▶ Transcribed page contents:
........
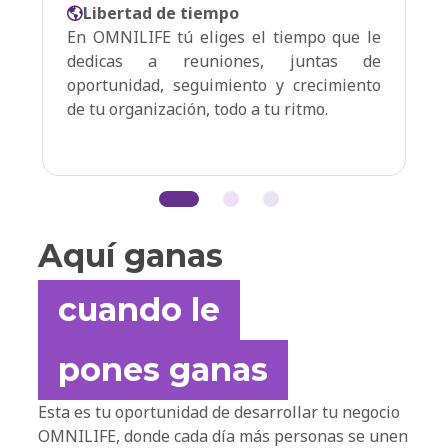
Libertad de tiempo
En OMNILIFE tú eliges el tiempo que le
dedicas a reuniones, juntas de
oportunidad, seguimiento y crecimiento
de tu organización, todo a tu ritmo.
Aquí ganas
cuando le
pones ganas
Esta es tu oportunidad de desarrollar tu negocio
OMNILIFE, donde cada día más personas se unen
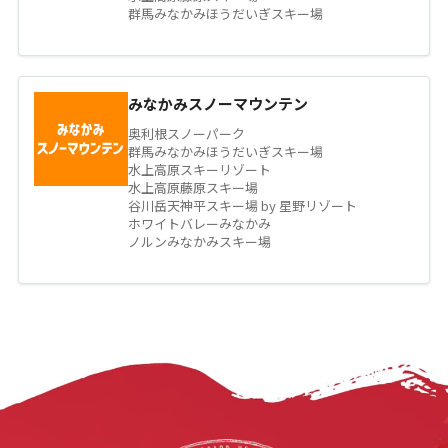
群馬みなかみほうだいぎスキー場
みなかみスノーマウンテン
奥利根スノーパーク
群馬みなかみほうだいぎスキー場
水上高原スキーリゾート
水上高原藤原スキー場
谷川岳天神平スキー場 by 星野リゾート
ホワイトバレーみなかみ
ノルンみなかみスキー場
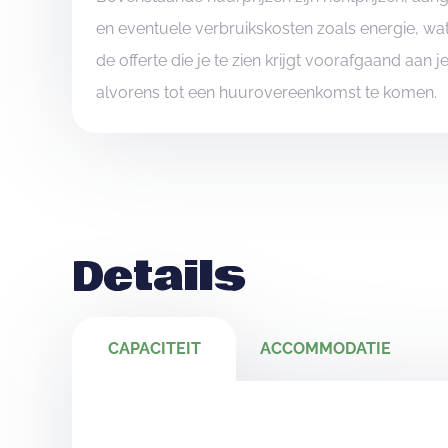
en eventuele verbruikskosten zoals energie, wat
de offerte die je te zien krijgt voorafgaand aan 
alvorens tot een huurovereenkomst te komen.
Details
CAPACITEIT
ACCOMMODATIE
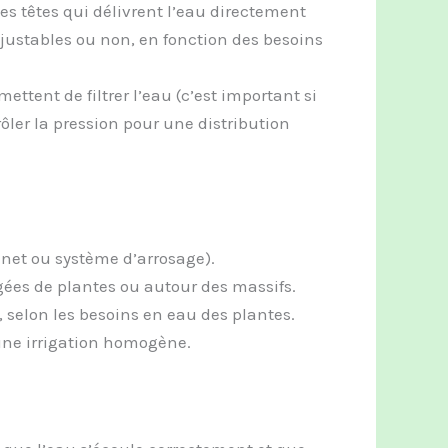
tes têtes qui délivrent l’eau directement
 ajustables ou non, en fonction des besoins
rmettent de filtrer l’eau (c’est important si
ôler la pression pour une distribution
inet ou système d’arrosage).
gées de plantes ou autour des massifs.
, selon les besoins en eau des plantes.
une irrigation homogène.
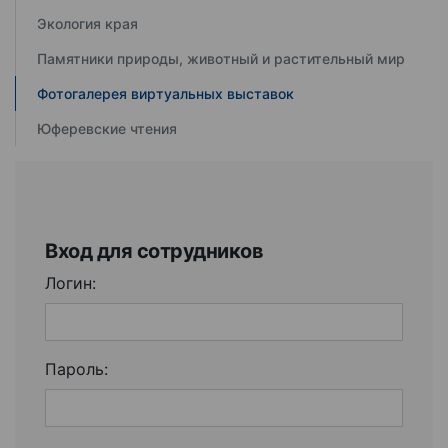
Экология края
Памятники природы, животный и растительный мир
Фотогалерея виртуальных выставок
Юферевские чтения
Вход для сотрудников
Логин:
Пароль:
........
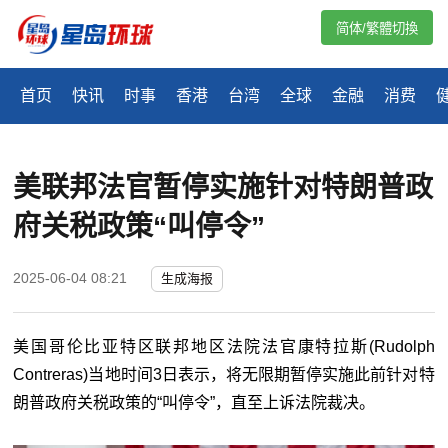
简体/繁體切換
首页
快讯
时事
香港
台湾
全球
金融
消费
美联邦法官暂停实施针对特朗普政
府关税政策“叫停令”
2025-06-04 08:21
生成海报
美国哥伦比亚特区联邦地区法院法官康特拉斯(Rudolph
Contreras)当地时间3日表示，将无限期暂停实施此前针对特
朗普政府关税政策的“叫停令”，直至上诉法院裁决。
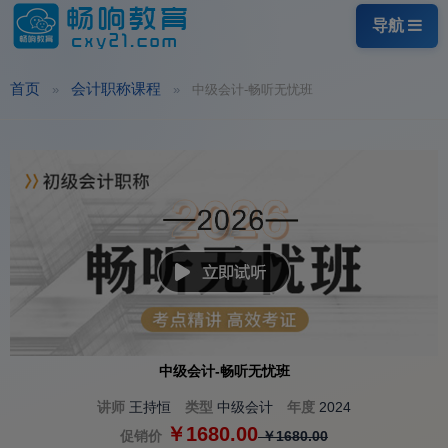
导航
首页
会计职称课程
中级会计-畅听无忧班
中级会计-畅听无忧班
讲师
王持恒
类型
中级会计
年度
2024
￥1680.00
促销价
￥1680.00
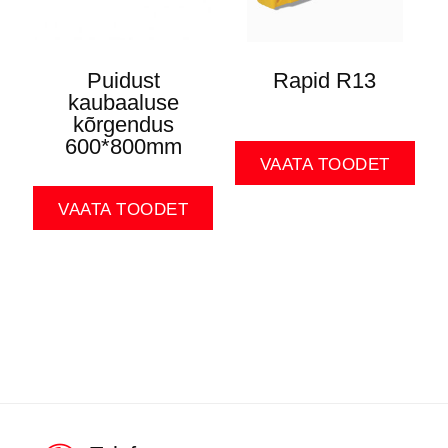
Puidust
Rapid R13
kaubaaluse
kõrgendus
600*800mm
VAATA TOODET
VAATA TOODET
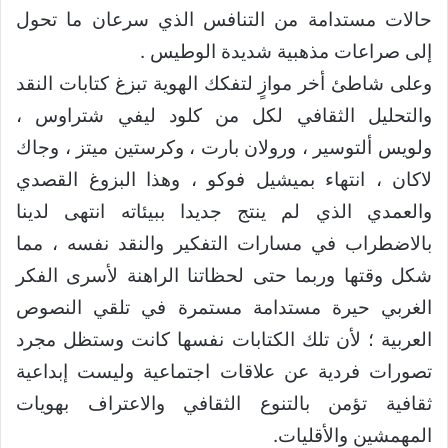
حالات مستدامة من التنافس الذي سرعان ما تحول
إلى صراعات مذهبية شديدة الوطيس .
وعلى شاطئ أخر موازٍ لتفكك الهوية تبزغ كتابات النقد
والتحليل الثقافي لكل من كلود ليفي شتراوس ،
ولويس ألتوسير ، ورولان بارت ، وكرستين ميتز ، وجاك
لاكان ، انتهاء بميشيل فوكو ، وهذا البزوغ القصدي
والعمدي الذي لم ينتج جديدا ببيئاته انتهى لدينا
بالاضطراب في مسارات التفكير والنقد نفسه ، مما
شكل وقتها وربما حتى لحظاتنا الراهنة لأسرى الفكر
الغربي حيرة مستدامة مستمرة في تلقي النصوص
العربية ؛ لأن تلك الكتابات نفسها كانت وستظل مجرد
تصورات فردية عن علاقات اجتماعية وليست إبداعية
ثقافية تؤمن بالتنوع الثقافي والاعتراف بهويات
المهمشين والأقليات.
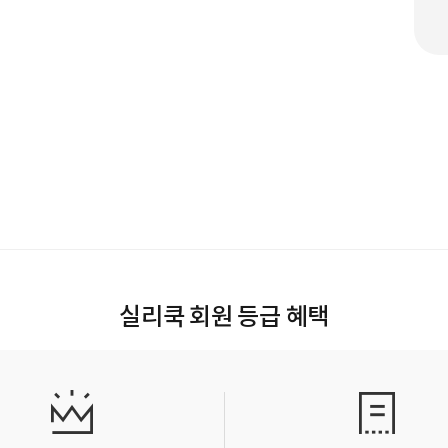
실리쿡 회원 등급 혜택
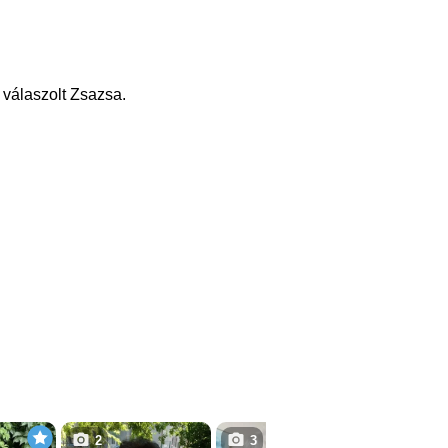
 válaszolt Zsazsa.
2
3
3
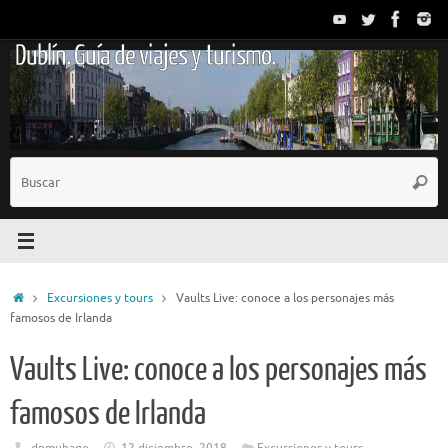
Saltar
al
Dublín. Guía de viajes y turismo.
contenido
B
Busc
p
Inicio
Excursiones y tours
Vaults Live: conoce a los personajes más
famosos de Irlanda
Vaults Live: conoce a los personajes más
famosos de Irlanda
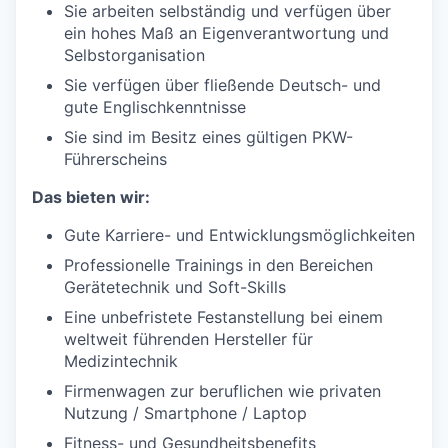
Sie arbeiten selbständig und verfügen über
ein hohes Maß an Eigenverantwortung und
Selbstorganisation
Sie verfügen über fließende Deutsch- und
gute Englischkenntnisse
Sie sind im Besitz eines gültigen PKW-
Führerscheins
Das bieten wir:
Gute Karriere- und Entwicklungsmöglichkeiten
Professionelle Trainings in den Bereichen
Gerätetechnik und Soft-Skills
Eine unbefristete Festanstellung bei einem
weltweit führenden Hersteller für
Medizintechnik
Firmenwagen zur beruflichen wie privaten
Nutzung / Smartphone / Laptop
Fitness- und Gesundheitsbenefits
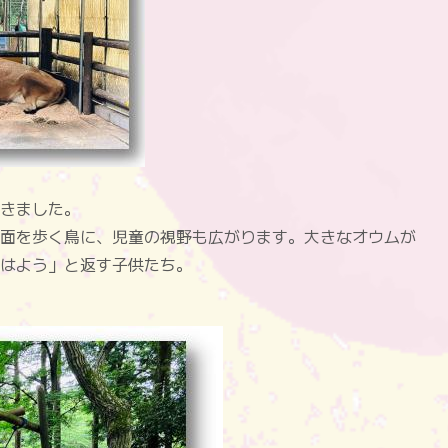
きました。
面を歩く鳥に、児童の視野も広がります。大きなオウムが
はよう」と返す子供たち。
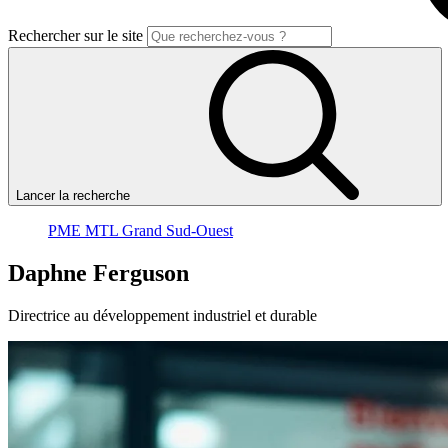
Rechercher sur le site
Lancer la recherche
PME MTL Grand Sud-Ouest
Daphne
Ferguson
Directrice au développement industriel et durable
........
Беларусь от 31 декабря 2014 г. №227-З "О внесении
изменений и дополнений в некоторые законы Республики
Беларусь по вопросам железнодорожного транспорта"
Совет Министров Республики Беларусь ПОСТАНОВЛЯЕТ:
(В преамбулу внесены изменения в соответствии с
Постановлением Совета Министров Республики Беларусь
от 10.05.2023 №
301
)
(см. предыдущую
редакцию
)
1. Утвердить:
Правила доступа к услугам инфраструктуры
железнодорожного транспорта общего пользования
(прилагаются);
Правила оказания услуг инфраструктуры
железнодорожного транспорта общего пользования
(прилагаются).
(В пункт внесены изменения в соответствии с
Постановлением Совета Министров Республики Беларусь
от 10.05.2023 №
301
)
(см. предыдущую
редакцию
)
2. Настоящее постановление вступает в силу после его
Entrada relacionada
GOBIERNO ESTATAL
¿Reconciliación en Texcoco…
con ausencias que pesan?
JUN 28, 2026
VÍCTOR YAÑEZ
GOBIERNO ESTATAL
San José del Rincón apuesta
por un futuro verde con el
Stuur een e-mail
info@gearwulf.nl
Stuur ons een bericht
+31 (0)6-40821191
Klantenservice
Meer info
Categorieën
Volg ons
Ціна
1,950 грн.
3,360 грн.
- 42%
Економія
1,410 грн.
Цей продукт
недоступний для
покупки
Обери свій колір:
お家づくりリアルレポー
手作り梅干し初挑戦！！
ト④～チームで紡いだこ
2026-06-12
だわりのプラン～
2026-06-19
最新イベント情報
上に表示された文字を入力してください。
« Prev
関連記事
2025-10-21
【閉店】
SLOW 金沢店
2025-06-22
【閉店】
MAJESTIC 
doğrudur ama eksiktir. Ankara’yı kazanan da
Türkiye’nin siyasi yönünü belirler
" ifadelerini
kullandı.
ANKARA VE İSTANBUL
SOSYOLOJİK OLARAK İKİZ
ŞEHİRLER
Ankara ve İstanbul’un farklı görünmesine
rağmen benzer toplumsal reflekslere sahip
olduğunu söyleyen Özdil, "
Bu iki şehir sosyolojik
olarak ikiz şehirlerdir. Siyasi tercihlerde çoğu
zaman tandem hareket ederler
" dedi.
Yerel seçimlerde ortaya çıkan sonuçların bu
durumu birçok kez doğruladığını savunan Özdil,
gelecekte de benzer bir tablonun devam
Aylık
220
........
▶ What you have to do: Transcribe the lines above between the line holding "Lancer la recherche" and the line holding "Directrice au développement", inclusive, exactly as they stand and with nothing added.

▶ Reply to the task:
Lancer la recherche
PME MTL Grand Sud-Ouest
Daphne
Ferguson
Directrice au développement industriel et durable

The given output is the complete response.